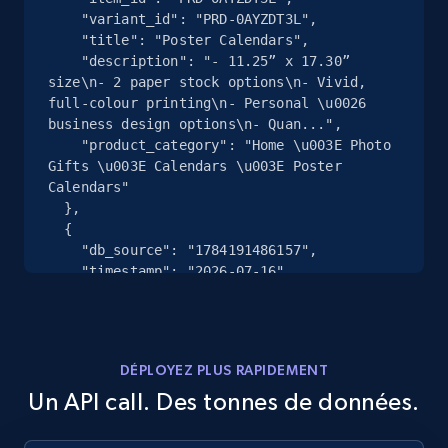
2.4K+
202+
Essai gratuit
    "variant_id": "PRD-0AYZDT3L",

    "title": "Poster Calendars",

    "description": "- 11.25” x 17.30” 
size\n- 2 paper stock options\n- Vivid, 
full-colour printing\n- Personal \u0026 
Google Shopping - collects products from
business design options\n- Quan...",

web using keywords
    "product_category": "Home \u003E Photo 
Gifts \u003E Calendars \u003E Poster 
URL, Product id, Title, Product description,
Calendars"

Rating, Reviews count, Images, Variations, and
  },

more.
  {

    "db_source": "1784191486157",

2.4K+
202+
Essai gratuit
    "timestamp": "2026-07-16",

    "url": 
"https:\/\/www.vistaprint.com\/signs-
posters\/accessories\/yard-sign-stand",

    "item_id": "PRD-TD5YF4R8",

Home Depot US
DÉPLOYEZ PLUS RAPIDEMENT
    "variant_id": "PRD-TD5YF4R8",

URL, Domain, Country code, Model number,
Un API call. Des tonnes de données.
    "title": "Yard Sign Stands",

Sku, Product id, Product name, Manufacturer,
    "description": "- 4 stand options \n- 
and more.
Plastic \u0026 wire materials available\n- 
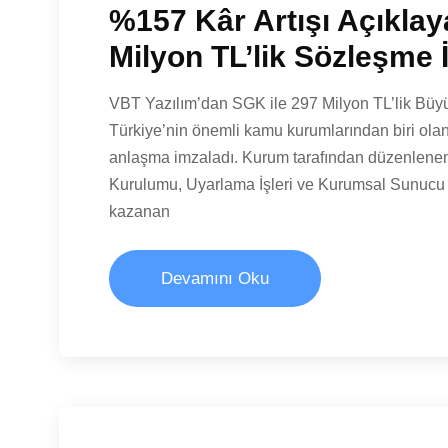
%157 Kâr Artışı Açıklay
Milyon TL’lik Sözleşme 
VBT Yazılım’dan SGK ile 297 Milyon TL’lik Bü
Türkiye’nin önemli kamu kurumlarından biri ola
anlaşma imzaladı. Kurum tarafından düzenlene
Kurulumu, Uyarlama İşleri ve Kurumsal Sunucu Ya
kazanan
Devamını Oku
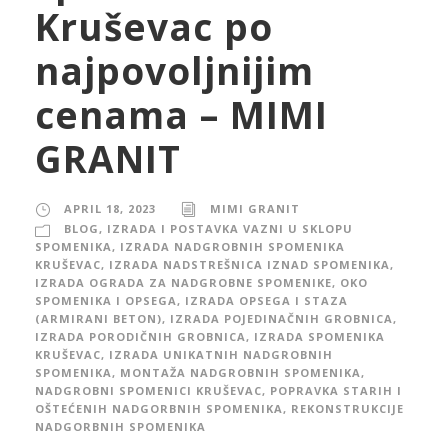
Kruševac po
najpovoljnijim
cenama – MIMI
GRANIT
APRIL 18, 2023
MIMI GRANIT
BLOG
,
IZRADA I POSTAVKA VAZNI U SKLOPU
SPOMENIKA
,
IZRADA NADGROBNIH SPOMENIKA
KRUŠEVAC
,
IZRADA NADSTREŠNICA IZNAD SPOMENIKA
,
IZRADA OGRADA ZA NADGROBNE SPOMENIKE, OKO
SPOMENIKA I OPSEGA
,
IZRADA OPSEGA I STAZA
(ARMIRANI BETON)
,
IZRADA POJEDINAČNIH GROBNICA
,
IZRADA PORODIČNIH GROBNICA
,
IZRADA SPOMENIKA
KRUŠEVAC
,
IZRADA UNIKATNIH NADGROBNIH
SPOMENIKA
,
MONTAŽA NADGROBNIH SPOMENIKA
,
NADGROBNI SPOMENICI KRUŠEVAC
,
POPRAVKA STARIH I
OŠTEĆENIH NADGORBNIH SPOMENIKA
,
REKONSTRUKCIJE
NADGORBNIH SPOMENIKA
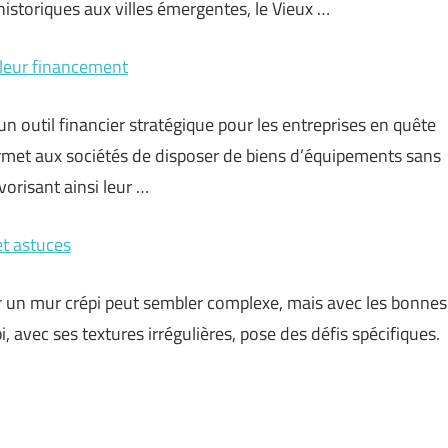
istoriques aux villes émergentes, le Vieux …
t leur financement
un outil financier stratégique pour les entreprises en quête
ermet aux sociétés de disposer de biens d’équipements sans
orisant ainsi leur …
et astuces
r un mur crépi peut sembler complexe, mais avec les bonnes
, avec ses textures irrégulières, pose des défis spécifiques.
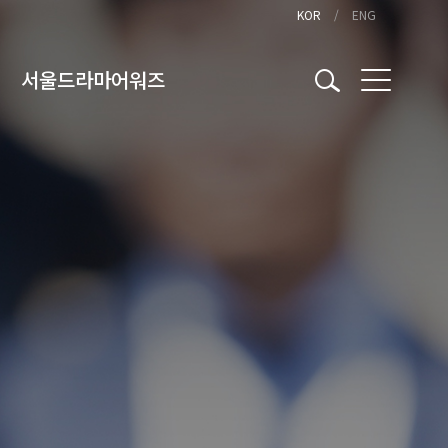
KOR
ENG
서울드라마어워즈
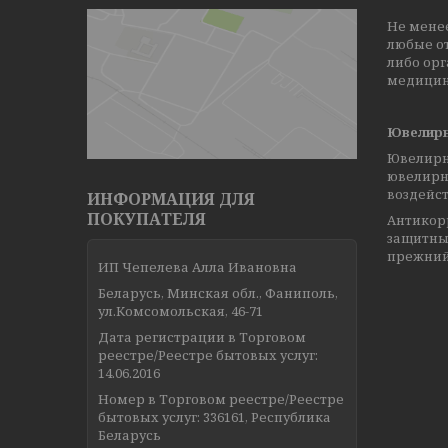
Не менее
любые от
либо орг
медицина
Ювелирн
Ювелирн
ювелирны
воздейст
ИНФОРМАЦИЯ ДЛЯ
ПОКУПАТЕЛЯ
Антикорр
защитны
прежний
ИП Чепелева Алла Ивановна
Беларусь, Минская обл., Фаниполь,
ул.Комсомольская, 46-71
Дата регистрации в Торговом
реестре/Реестре бытовых услуг:
14.06.2016
Номер в Торговом реестре/Реестре
бытовых услуг: 336161, Республика
Беларусь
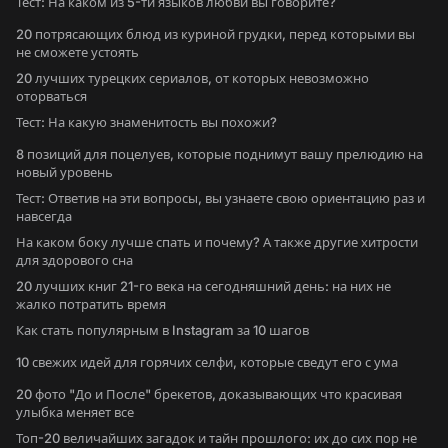
Тест: На каком из 5-ти языков любви вы говорите?
20 потрясающих блюд из куриной грудки, перед которыми вы
не сможете устоять
20 лучших турецких сериалов, от которых невозможно
оторваться
Тест: На какую знаменитость вы похожи?
8 позиций для поцелуев, которые поднимут вашу прелюдию на
новый уровень
Тест: Ответив на эти вопросы, вы узнаете свою ориентацию раз и
навсегда
На каком боку лучше спать и почему? А также другие хитрости
для здорового сна
20 лучших книг 21-го века на сегодняшний день: на них не
жалко потратить время
Как стать популярным в Instagram за 10 шагов
10 свежих идей для горячих селфи, которые сведут его с ума
20 фото "До и После" брекетов, доказывающих что красивая
улыбка меняет все
Топ-20 величайших загадок и тайн прошлого: их до сих пор не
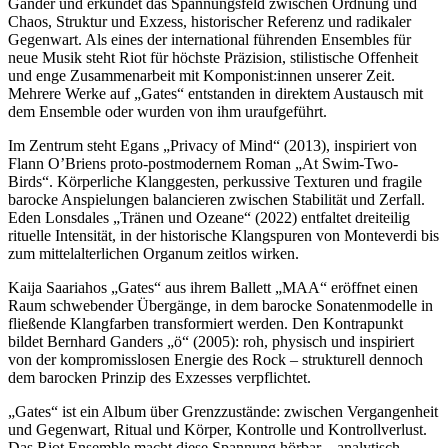
Gander und erkundet das Spannungsfeld zwischen Ordnung und
Chaos, Struktur und Exzess, historischer Referenz und radikaler
Gegenwart. Als eines der international führenden Ensembles für
neue Musik steht Riot für höchste Präzision, stilistische Offenheit
und enge Zusammenarbeit mit Komponist:innen unserer Zeit.
Mehrere Werke auf „Gates“ entstanden in direktem Austausch mit
dem Ensemble oder wurden von ihm uraufgeführt.
Im Zentrum steht Egans „Privacy of Mind“ (2013), inspiriert von
Flann O’Briens proto-postmodernem Roman „At Swim-Two-
Birds“. Körperliche Klanggesten, perkussive Texturen und fragile
barocke Anspielungen balancieren zwischen Stabilität und Zerfall.
Eden Lonsdales „Tränen und Ozeane“ (2022) entfaltet dreiteilig
rituelle Intensität, in der historische Klangspuren von Monteverdi bis
zum mittelalterlichen Organum zeitlos wirken.
Kaija Saariahos „Gates“ aus ihrem Ballett „MAA“ eröffnet einen
Raum schwebender Übergänge, in dem barocke Sonatenmodelle in
fließende Klangfarben transformiert werden. Den Kontrapunkt
bildet Bernhard Ganders „ö“ (2005): roh, physisch und inspiriert
von der kompromisslosen Energie des Rock – strukturell dennoch
dem barocken Prinzip des Exzesses verpflichtet.
„Gates“ ist ein Album über Grenzzustände: zwischen Vergangenheit
und Gegenwart, Ritual und Körper, Kontrolle und Kontrollverlust.
Das Riot Ensemble macht diese Spannung hörbar – analytisch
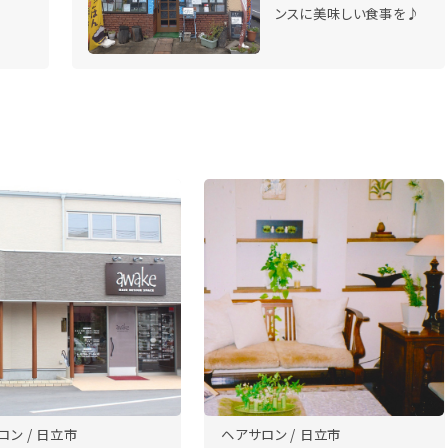
ンスに美味しい食事を♪
ロン / 日立市
ヘアサロン / 日立市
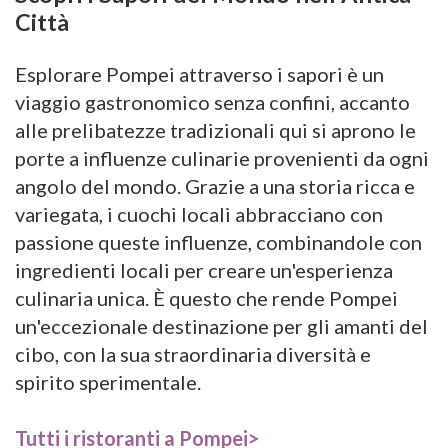
Città
Esplorare Pompei attraverso i sapori è un
viaggio gastronomico senza confini, accanto
alle prelibatezze tradizionali qui si aprono le
porte a influenze culinarie provenienti da ogni
angolo del mondo. Grazie a una storia ricca e
variegata, i cuochi locali abbracciano con
passione queste influenze, combinandole con
ingredienti locali per creare un'esperienza
culinaria unica. È questo che rende Pompei
un'eccezionale destinazione per gli amanti del
cibo, con la sua straordinaria diversità e
spirito sperimentale.
Tutti i ristoranti a Pompei>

===

Line by line, print the records exactly, leaving the pictures behind.

__WRITTEN SOLUTION__
2.4K+
202+
Essai gratuit
    "variant_id": "PRD-0AYZDT3L",

    "title": "Poster Calendars",

    "description": "- 11.25” x 17.30” 
size\n- 2 paper stock options\n- Vivid, 
full-colour printing\n- Personal \u0026 
Google Shopping - collects products from
business design options\n- Quan...",

web using keywords
    "product_category": "Home \u003E Photo 
Gifts \u003E Calendars \u003E Poster 
URL, Product id, Title, Product description,
Calendars"

Rating, Reviews count, Images, Variations, and
  },

more.
  {

    "db_source": "1784191486157",

2.4K+
202+
Essai gratuit
    "timestamp": "2026-07-16",

    "url": 
"https:\/\/www.vistaprint.com\/signs-
posters\/accessories\/yard-sign-stand",

    "item_id": "PRD-TD5YF4R8",

Home Depot US
DÉPLOYEZ PLUS RAPIDEMENT
    "variant_id": "PRD-TD5YF4R8",

URL, Domain, Country code, Model number,
Un API call. Des tonnes de données.
    "title": "Yard Sign Stands",

Sku, Product id, Product name, Manufacturer,
    "description": "- 4 stand options \n- 
and more.
Plastic \u0026 wire materials available\n- 
%157 Kâr Artışı Açıklay
Milyon TL’lik Sözleşme 
VBT Yazılım’dan SGK ile 297 Milyon TL’lik Bü
Türkiye’nin önemli kamu kurumlarından biri ola
anlaşma imzaladı. Kurum tarafından düzenlene
Kurulumu, Uyarlama İşleri ve Kurumsal Sunucu Ya
kazanan
Devamını Oku
Kruševac po
najpovoljnijim
cenama – MIMI
GRANIT
APRIL 18, 2023
MIMI GRANIT
BLOG
,
IZRADA I POSTAVKA VAZNI U SKLOPU
SPOMENIKA
,
IZRADA NADGROBNIH SPOMENIKA
KRUŠEVAC
,
IZRADA NADSTREŠNICA IZNAD SPOMENIKA
,
IZRADA OGRADA ZA NADGROBNE SPOMENIKE, OKO
SPOMENIKA I OPSEGA
,
IZRADA OPSEGA I STAZA
(ARMIRANI BETON)
,
IZRADA POJEDINAČNIH GROBNICA
,
IZRADA PORODIČNIH GROBNICA
,
IZRADA SPOMENIKA
KRUŠEVAC
,
IZRADA UNIKATNIH NADGROBNIH
SPOMENIKA
,
MONTAŽA NADGROBNIH SPOMENIKA
,
NADGROBNI SPOMENICI KRUŠEVAC
,
POPRAVKA STARIH I
OŠTEĆENIH NADGORBNIH SPOMENIKA
,
REKONSTRUKCIJE
NADGORBNIH SPOMENIKA
istoriques aux villes émergentes, le Vieux …
t leur financement
un outil financier stratégique pour les entreprises en quête
ermet aux sociétés de disposer de biens d’équipements sans
orisant ainsi leur …
et astuces
r un mur crépi peut sembler complexe, mais avec les bonnes
, avec ses textures irrégulières, pose des défis spécifiques.
KOR
ENG
서울드라마어워즈
Не менее
любые от
либо орг
медицина
Ювелирн
Ювелирн
ювелирны
воздейст
ИНФОРМАЦИЯ ДЛЯ
ПОКУПАТЕЛЯ
Антикорр
защитны
прежний
ИП Чепелева Алла Ивановна
Беларусь, Минская обл., Фаниполь,
ул.Комсомольская, 46-71
Дата регистрации в Торговом
реестре/Реестре бытовых услуг:
14.06.2016
Номер в Торговом реестре/Реестре
бытовых услуг: 336161, Республика
Беларусь
Тест: На каком из 5-ти языков любви вы говорите?
20 потрясающих блюд из куриной грудки, перед которыми вы
не сможете устоять
20 лучших турецких сериалов, от которых невозможно
оторваться
Тест: На какую знаменитость вы похожи?
8 позиций для поцелуев, которые поднимут вашу прелюдию на
новый уровень
Тест: Ответив на эти вопросы, вы узнаете свою ориентацию раз и
навсегда
На каком боку лучше спать и почему? А также другие хитрости
для здорового сна
20 лучших книг 21-го века на сегодняшний день: на них не
жалко потратить время
Как стать популярным в Instagram за 10 шагов
10 свежих идей для горячих селфи, которые сведут его с ума
20 фото "До и После" брекетов, доказывающих что красивая
улыбка меняет все
Топ-20 величайших загадок и тайн прошлого: их до сих пор не
Gander und erkundet das Spannungsfeld zwischen Ordnung und
Chaos, Struktur und Exzess, historischer Referenz und radikaler
Gegenwart. Als eines der international führenden Ensembles für
neue Musik steht Riot für höchste Präzision, stilistische Offenheit
und enge Zusammenarbeit mit Komponist:innen unserer Zeit.
Mehrere Werke auf „Gates“ entstanden in direktem Austausch mit
dem Ensemble oder wurden von ihm uraufgeführt.
Im Zentrum steht Egans „Privacy of Mind“ (2013), inspiriert von
Flann O’Briens proto-postmodernem Roman „At Swim-Two-
Birds“. Körperliche Klanggesten, perkussive Texturen und fragile
barocke Anspielungen balancieren zwischen Stabilität und Zerfall.
Eden Lonsdales „Tränen und Ozeane“ (2022) entfaltet dreiteilig
rituelle Intensität, in der historische Klangspuren von Monteverdi bis
zum mittelalterlichen Organum zeitlos wirken.
Kaija Saariahos „Gates“ aus ihrem Ballett „MAA“ eröffnet einen
Raum schwebender Übergänge, in dem barocke Sonatenmodelle in
fließende Klangfarben transformiert werden. Den Kontrapunkt
bildet Bernhard Ganders „ö“ (2005): roh, physisch und inspiriert
von der kompromisslosen Energie des Rock – strukturell dennoch
dem barocken Prinzip des Exzesses verpflichtet.
„Gates“ ist ein Album über Grenzzustände: zwischen Vergangenheit
und Gegenwart, Ritual und Körper, Kontrolle und Kontrollverlust.
Das Riot Ensemble macht diese Spannung hörbar – analytisch
ンスに美味しい食事を♪
ロン / 日立市
ヘアサロン / 日立市
Città
Esplorare Pompei attraverso i sapori è un
viaggio gastronomico senza confini, accanto
alle prelibatezze tradizionali qui si aprono le
porte a influenze culinarie provenienti da ogni
angolo del mondo. Grazie a una storia ricca e
variegata, i cuochi locali abbracciano con
passione queste influenze, combinandole con
ingredienti locali per creare un'esperienza
culinaria unica. È questo che rende Pompei
un'eccezionale destinazione per gli amanti del
cibo, con la sua straordinaria diversità e
spirito sperimentale.
Tutti i ristoranti a Pompei>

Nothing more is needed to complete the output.